DESCRIPTION OF THE TASK -
With every picture left out, restate the listing below exactly as written.

___

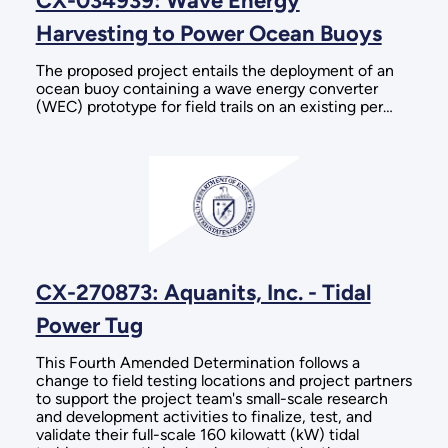
CX-034939: Wave Energy
Harvesting to Power Ocean Buoys
The proposed project entails the deployment of an
ocean buoy containing a wave energy converter
(WEC) prototype for field trails on an existing per…
CX-270873: Aquanits, Inc. - Tidal
Power Tug
This Fourth Amended Determination follows a
change to field testing locations and project partners
to support the project team's small-scale research
and development activities to finalize, test, and
validate their full-scale 160 kilowatt (kW) tidal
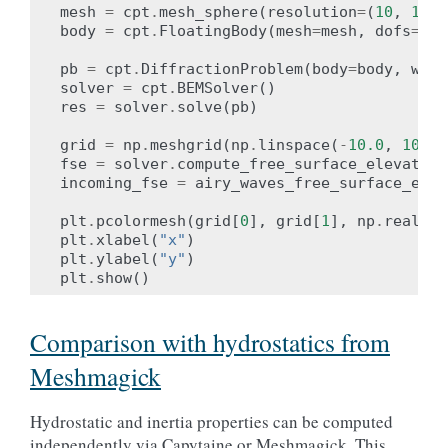
mesh
=
cpt
.
mesh_sphere
(
resolution
=
(
10
,
10
))
body
=
cpt
.
FloatingBody
(
mesh
=
mesh
,
dofs
=
cpt
pb
=
cpt
.
DiffractionProblem
(
body
=
body
,
wave
solver
=
cpt
.
BEMSolver
()
res
=
solver
.
solve
(
pb
)
grid
=
np
.
meshgrid
(
np
.
linspace
(
-
10.0
,
10.0
,
fse
=
solver
.
compute_free_surface_elevation
incoming_fse
=
airy_waves_free_surface_elev
plt
.
pcolormesh
(
grid
[
0
],
grid
[
1
],
np
.
real
(
fs
plt
.
xlabel
(
"x"
)
plt
.
ylabel
(
"y"
)
plt
.
show
()
Comparison with hydrostatics from
Meshmagick
Hydrostatic and inertia properties can be computed
independently via Capytaine or Meshmagick. This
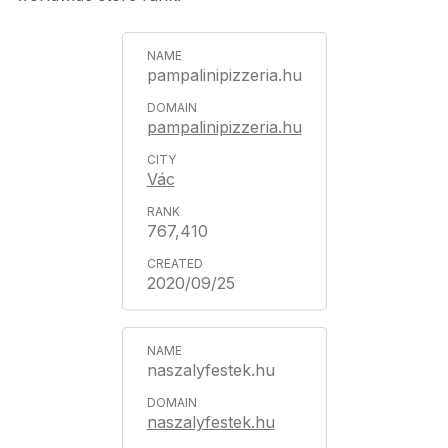
pampalinipizzeria.hu
pampalinipizzeria.hu
Vác
767,410
2020/09/25
naszalyfestek.hu
naszalyfestek.hu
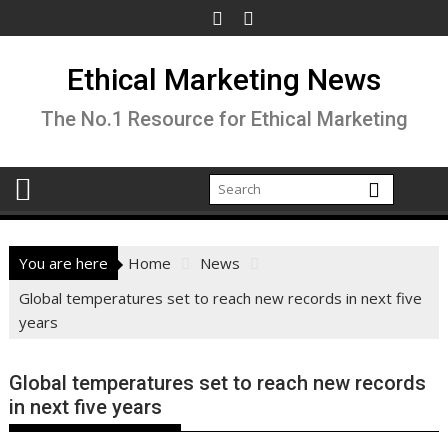
Skip
to
content
Ethical Marketing News
The No.1 Resource for Ethical Marketing
You are here
Home
News
Global temperatures set to reach new records in next five
years
Global temperatures set to reach new records
in next five years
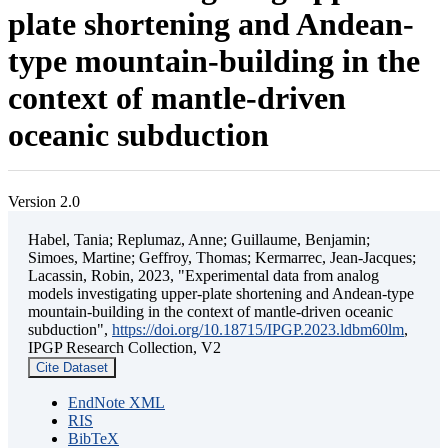
plate shortening and Andean-
type mountain-building in the
context of mantle-driven
oceanic subduction
Version 2.0
Habel, Tania; Replumaz, Anne; Guillaume, Benjamin;
Simoes, Martine; Geffroy, Thomas; Kermarrec, Jean-Jacques;
Lacassin, Robin, 2023, "Experimental data from analog
models investigating upper-plate shortening and Andean-type
mountain-building in the context of mantle-driven oceanic
subduction",
https://doi.org/10.18715/IPGP.2023.ldbm60lm
,
IPGP Research Collection, V2
Cite Dataset
EndNote XML
RIS
BibTeX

___

ANSWER BOX -
CX-034939: Wave Energy
Harvesting to Power Ocean Buoys
The proposed project entails the deployment of an
ocean buoy containing a wave energy converter
(WEC) prototype for field trails on an existing per…
CX-270873: Aquanits, Inc. - Tidal
Power Tug
This Fourth Amended Determination follows a
change to field testing locations and project partners
to support the project team's small-scale research
and development activities to finalize, test, and
validate their full-scale 160 kilowatt (kW) tidal
mesh
=
cpt
.
mesh_sphere
(
resolution
=
(
10
,
10
))
body
=
cpt
.
FloatingBody
(
mesh
=
mesh
,
dofs
=
cpt
pb
=
cpt
.
DiffractionProblem
(
body
=
body
,
wave
solver
=
cpt
.
BEMSolver
()
res
=
solver
.
solve
(
pb
)
grid
=
np
.
meshgrid
(
np
.
linspace
(
-
10.0
,
10.0
,
fse
=
solver
.
compute_free_surface_elevation
incoming_fse
=
airy_waves_free_surface_elev
plt
.
pcolormesh
(
grid
[
0
],
grid
[
1
],
np
.
real
(
fs
plt
.
xlabel
(
"x"
)
plt
.
ylabel
(
"y"
)
plt
.
show
()
Comparison with hydrostatics from
Meshmagick
Hydrostatic and inertia properties can be computed
independently via Capytaine or Meshmagick. This
pampalinipizzeria.hu
pampalinipizzeria.hu
Vác
767,410
2020/09/25
naszalyfestek.hu
naszalyfestek.hu
Skip
to
content
Ethical Marketing News
The No.1 Resource for Ethical Marketing
You are here
Home
News
Global temperatures set to reach new records in next five
years
Global temperatures set to reach new records
in next five years
plate shortening and Andean-
type mountain-building in the
context of mantle-driven
oceanic subduction
Version 2.0
Habel, Tania; Replumaz, Anne; Guillaume, Benjamin;
Simoes, Martine; Geffroy, Thomas; Kermarrec, Jean-Jacques;
Lacassin, Robin, 2023, "Experimental data from analog
models investigating upper-plate shortening and Andean-type
mountain-building in the context of mantle-driven oceanic
subduction",
https://doi.org/10.18715/IPGP.2023.ldbm60lm
,
IPGP Research Collection, V2
Cite Dataset
EndNote XML
RIS
BibTeX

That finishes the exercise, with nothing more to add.